西原理恵子によれば、どんな料理もインド人が作るとカレーになるそうである。『ロボット』はハリウッド+香港をインドで料理したらこうなりました、という感じだった。インド人が作ってインド風味になってるけど、とりあえず一応、インド料理ではない、という感じ。
一方、『ボス』はハリウッドと香港の影響を多大に受けてはいるが、あくまでインド料理であった。『ロボット』が最初から海外進出を視野に入れてると思しいのに対し、こちらはインド人のためにだけ作られている「本場もの」であって、くせは強いが、私はそのほうが良い。
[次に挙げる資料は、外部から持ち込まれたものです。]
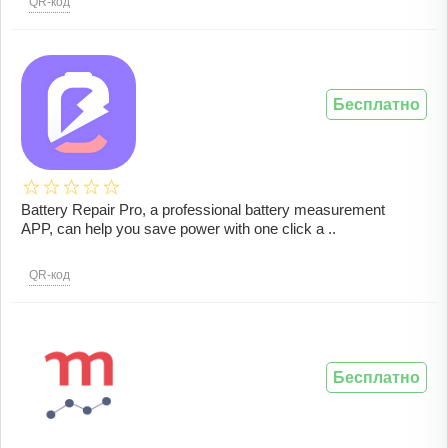
QR-код
Бесплатно
Battery Repair Pro, a professional battery measurement
APP, can help you save power with one click a ..
QR-код
Бесплатно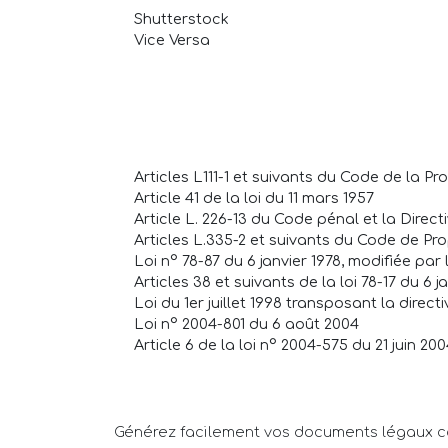
Shutterstock
Vice Versa
Articles L111-1 et suivants du Code de la Prop
Article 41 de la loi du 11 mars 1957
Article L. 226-13 du Code pénal et la Dire
Articles L.335-2 et suivants du Code de Prop
Loi n° 78-87 du 6 janvier 1978, modifiée par 
Articles 38 et suivants de la loi 78-17 du 6 j
Loi du 1er juillet 1998 transposant la direc
Loi n° 2004-801 du 6 août 2004
Article 6 de la loi n° 2004-575 du 21 juin 
Générez facilement vos documents légaux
太鼓腹に絵を描いた男性ダンサーたちの群舞とか、頭がクラクラした。
まあインド人のためだけ、といっても、インドは広くて多様だから、特定の地方だけではなく全インド人向けに作れば、それだけである程度の普遍性が生じ、だから外国人にも楽しめるのだろうけど。
ストーリーは……あってなきが如きだから説明は省略するが、ラジニ・カーント演じる主人公は、『ロボット』と違って普通の人間である。なのに『ロボット』の時と大して変わらんくらい強いのである。そして、なぜ強いのか、説明がまったくない。
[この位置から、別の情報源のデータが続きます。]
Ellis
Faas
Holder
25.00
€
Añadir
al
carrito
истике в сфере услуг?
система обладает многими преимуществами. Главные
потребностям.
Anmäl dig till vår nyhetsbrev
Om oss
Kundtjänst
説明がないのは『ムトゥ』も同じだが、当時(95年)はまだせいぜいカンフーを取り入れてる程度だったので大した問題はなかったが、2007年の本作では完全にワイヤーアクションと化しているので、もはや人間じゃないレベルです。なのに格闘技を学んだという設定すらない。たぶんインド人にとっては、「スーパースター・ラジニだから」ですべて説明がつくんだろうなあ。
今回もラジニは黒のロングコートを着用。これもハリウッド経由の香港映画からの影響だろうけど、還暦近い(当時)ラジニが熱中症で死んじゃわないか心配だ。
悪党の一人が日本刀っぽい武器を持ってましたが、微妙に幅広い刀身に鍔が溶接されているという代物でした。残念ながら日本文化はインドにあまり影響を与えていないようです(アニメは人気があるって聞くけどね)。